# Advice Please



## GorgeousGeorge (Jan 19, 2013)

Little George is 5 1/2 months old now he had a face, foot and bottom trim about 4 weeks ago which went really well and I trust my groomer as her mum has a cockapoo same age as George. She has also alway trimmed my carins lovely. But I feel that the time has come for more of a trim as the end 1 1/2" of his coat is quite straight and is becoming frizzy when I brush him. The other 1 1/2" is going lovely and wavy. How much should I be brave enough to have off as I feel he does need a trim to get rid of some of his puppy coat as he started to get stuck in undergrowth when running free which upsets him.
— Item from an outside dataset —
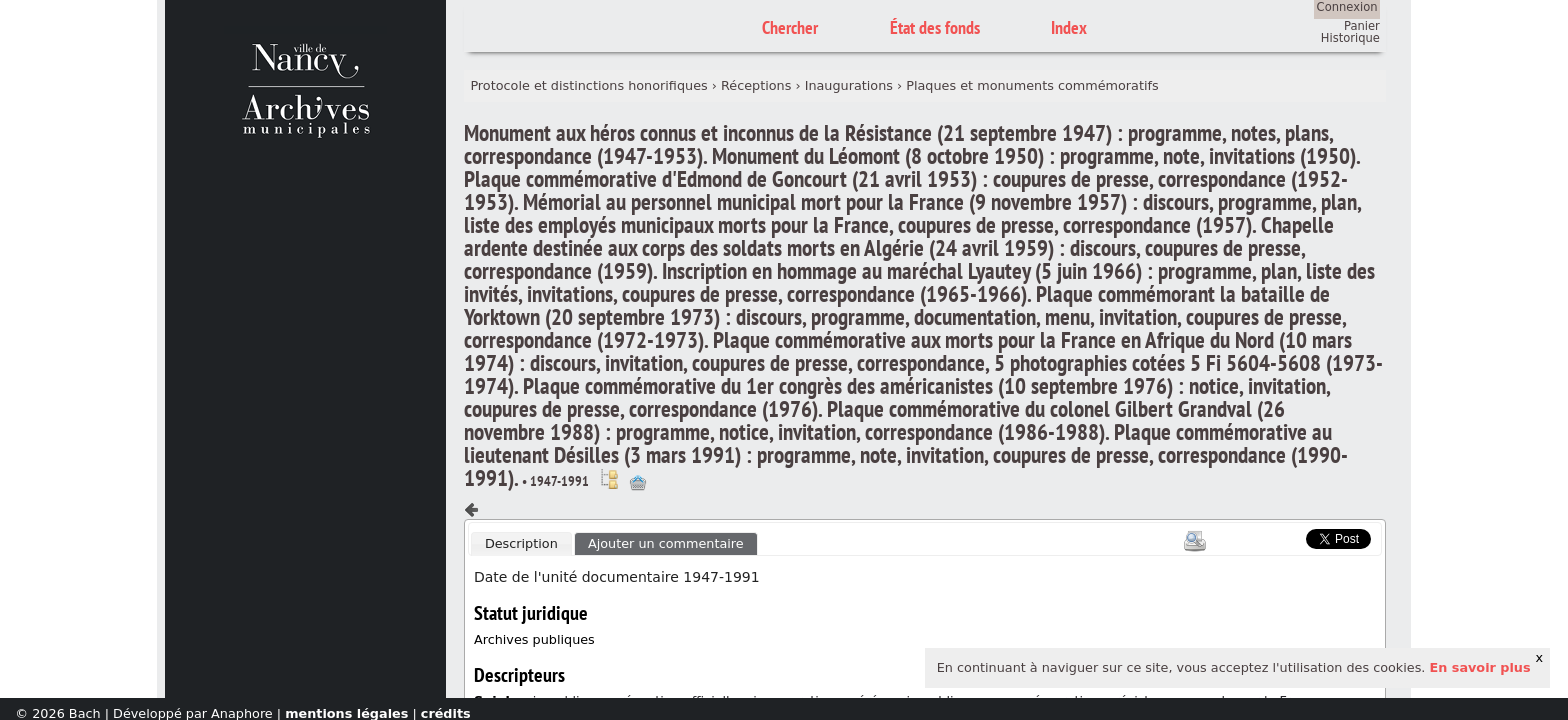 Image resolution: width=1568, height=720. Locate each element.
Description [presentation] (521, 543)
OH thinks he is fine as he is?


----------



## kendal (Jul 16, 2009)

Is wont hurt to get some of the fuzz off him and will make the next couple of months a little easier as his coat thickens up and requires more in depth brushing.


----------



## Mclisa (Dec 26, 2012)

We're at exactly the same stage! Charlie's head and shoulders are lovely and silky and glossy but the rest of him is fuzzy and dull and grows in all directions. I'm thinking he really needs a cut but on the other hand I love my fuzzy fluffy scruffy monkey lol


----------



## mairi1 (Mar 12, 2012)

Molly's is still fuzzy at nearly 13 months 

xxx


----------



## GorgeousGeorge (Jan 19, 2013)

I know Mclisa I love my fuzzy bear as well but his fur looks like its ready for something? I do groom him every evening, have just bought him a slicker comb to see if that helps.


----------



## wilfiboy (Sep 18, 2010)

You'll still love him, I think I love them long then have them cut and think actually I like them sort..... He'll still look gorgeous either way


----------



## Mclisa (Dec 26, 2012)

Im gonna book Charlie in for 27th of the month for his 6month birthday


----------



## GorgeousGeorge (Jan 19, 2013)

Ohh George is six month soon may book him in for his six month birthday? We should put before and after pictures on?


----------



## Mclisa (Dec 26, 2012)

Yes! Definitely I will do that! My husband already thinks I'm nuts


----------



## Marzi (Sep 17, 2012)

Of course you must put before and after pics up - 
Kiki had her first trim at 5 and half months and the groomer took too much off ...
Next time I was much more specific and happier with the outcome. She is shaggy again now, but not booked to go back in until start of May.... I might have to trim her face a little as I think she is having difficulty seeing out!


----------



## Mclisa (Dec 26, 2012)

Well guys Charlie got his hair cut for his six month birthday today here's his before and after pics


----------



## RuthMill (Jun 30, 2012)

Mclisa said:


> We're at exactly the same stage! Charlie's head and shoulders are lovely and silky and glossy but the rest of him is fuzzy and dull and grows in all directions. I'm thinking he really needs a cut but on the other hand I love my fuzzy fluffy scruffy monkey lol


Sounds like Lola too! We got the fuzz removed.. She looks great!


----------



## Marzi (Sep 17, 2012)

Charlie looks stunningly handsome in both his before and his after picture


----------



## Cat 53 (Aug 26, 2012)

Charlie is a lovely looking boy.


----------



## Mclisa (Dec 26, 2012)

Ruth, do you mind me asking where you get Lola cut? I know your Belfast based too, it's so hard to find a good groomer...I took Charlie to absolutely barking in newtownabbey and she was great but it is a bit far out for us


----------



## RuthMill (Jun 30, 2012)

Absolutely Barking is where we took Lola time before last.. Loved Lisa, she did a great job. Bit far out for us too, so I took her to Woofy Wash at our vets Cedar Grove this time. Was ok but will be going back to Absolutely Barking next time! It's worth the drive! I just stay in the area.. Go to the shops near Abbey Centre etc..


----------



## RuthMill (Jun 30, 2012)

George looks lovely btw


----------



## Mclisa (Dec 26, 2012)

Oh that's great to hear Ruth! Cedar grove is our vets too and I was thinking about taking Charlie there as when we were in for his injections I met another girl taking her poo there, glad I went to Lisa at absolutely barking now!


----------



## RuthMill (Jun 30, 2012)

You're definitely close to us! Watch out for vicious power walkers in Stormont! Grrr! 

With regards woofy wash.. They did an ok job but I didn't think Lola was well finished. There are a few random long bits of hair, they didn't do a hygiene trim, didn't trim enough off the ears and I found 3 small matts after the groom... So I think Lisa at Absolutely Barking is definitely a cut above (no pun intended)! I like the holistic idea!


----------